The diagram shows a pyramid standing on a cuboid. The dimensions of the cuboid are 4m by 3m by 2m and the slant edge of the pyramid is 5m. Calculet the volume of the shape.
(b) The 2nd, 3rd and 4th terms of an A.P are x - 2, 5 and x + 2 respectively. Calculate the value of x.
(a) Volume of the solid (pyramid on a cuboid).
From the diagram the cuboid has base \(4\text{ m} \times 3\text{ m}\) and height \(2\text{ m}\); the pyramid stands on the top \(4\text{ m} \times 3\text{ m}\) face and has a slant edge (apex to base corner) of \(5\text{ m}\).
Volume of the cuboid:
\[V_{\text{cuboid}} = 4 \times 3 \times 2 = 24 \text{ m}^3\]

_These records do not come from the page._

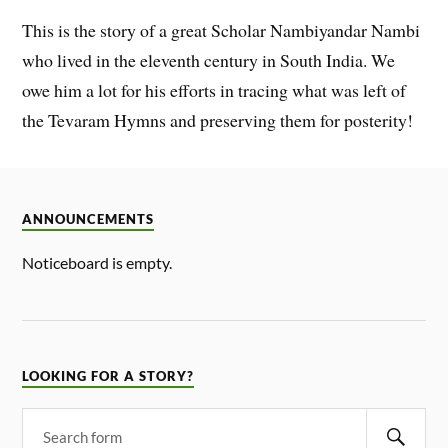
This is the story of a great Scholar Nambiyandar Nambi
who lived in the eleventh century in South India. We
owe him a lot for his efforts in tracing what was left of
the Tevaram Hymns and preserving them for posterity!
ANNOUNCEMENTS
Noticeboard is empty.
LOOKING FOR A STORY?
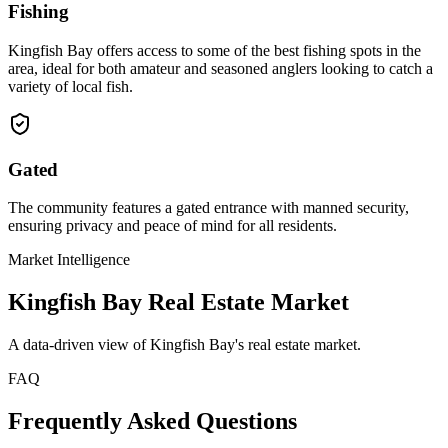
Fishing
Kingfish Bay offers access to some of the best fishing spots in the
area, ideal for both amateur and seasoned anglers looking to catch a
variety of local fish.
Gated
The community features a gated entrance with manned security,
ensuring privacy and peace of mind for all residents.
Market Intelligence
Kingfish Bay
Real Estate Market
A data-driven view of
Kingfish Bay
's real estate market.
FAQ
Frequently Asked Questions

Height of the pyramid. The apex is above the centre of the rectangular base. The distance from the centre to a base corner is half the diagonal of the \(4 \times 3\) rectangle:
\[\text{diagonal} = \sqrt{4^2 + 3^2} = \sqrt{25} = 5 \text{ m}, \qquad \text{half-diagonal} = \tfrac{5}{2} = 2.5 \text{ m}\]
Using the right triangle (height, half-diagonal, slant edge):
\[h = \sqrt{5^2 - 2.5^2} = \sqrt{25 - 6.25} = \sqrt{18.75} \approx 4.330 \text{ m}\]
Volume of the pyramid:
\[V_{\text{pyramid}} = \tfrac{1}{3} \times (4 \times 3) \times h = \tfrac{1}{3} \times 12 \times 4.330 = 17.32 \text{ m}^3\]

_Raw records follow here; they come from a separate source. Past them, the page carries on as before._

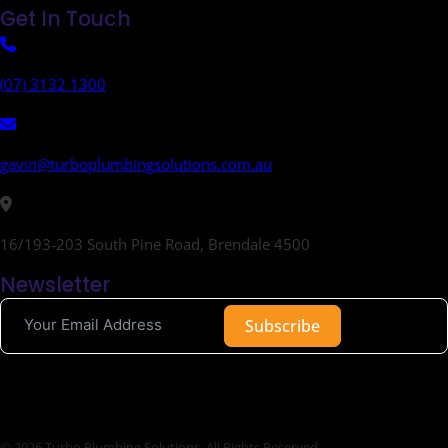
Get In Touch
(07) 3132 1300
gavin@turboplumbingsolutions.com.au
16/193-203 South Pine Road, Brendale 4500
Newsletter
Subscribe
© 2026 Turbo Plumbing Solutions. All Rights Reserved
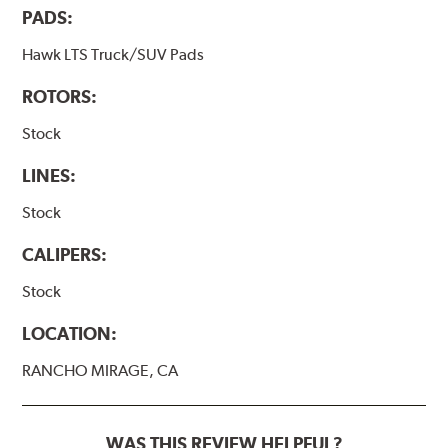
PADS:
Hawk LTS Truck/SUV Pads
ROTORS:
Stock
LINES:
Stock
CALIPERS:
Stock
LOCATION:
RANCHO MIRAGE, CA
WAS THIS REVIEW HELPFUL?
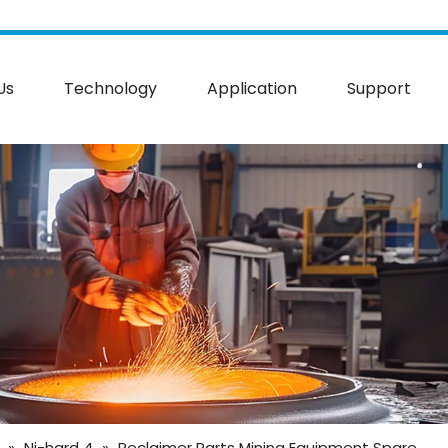
Us
Technology
Application
Support
»
Ni-hard 4
»
Reclaimer Parts Mining Equipment Spare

Total volume of the shape:
\[V = 24 + 17.32 = 41.32 \text{ m}^3\]
Total volume \(\approx 41.32\text{ m}^3\) (to 2 d.p.).
(b) Value of x in the A.P.
The 2nd, 3rd and 4th terms are \(x-2\), \(5\) and \(x+2\). In an A.P. the difference between successive terms is constant, so the middle term equals the average of its neighbours (equivalently, consecutive differences are equal):
\[5 - (x-2) = (x+2) - 5\]\[7 - x = x - 3\]\[10 = 2x \quad\Rightarrow\quad x = 5\]
x = 5. (Check: terms are \(3, 5, 7\), common difference \(2\).)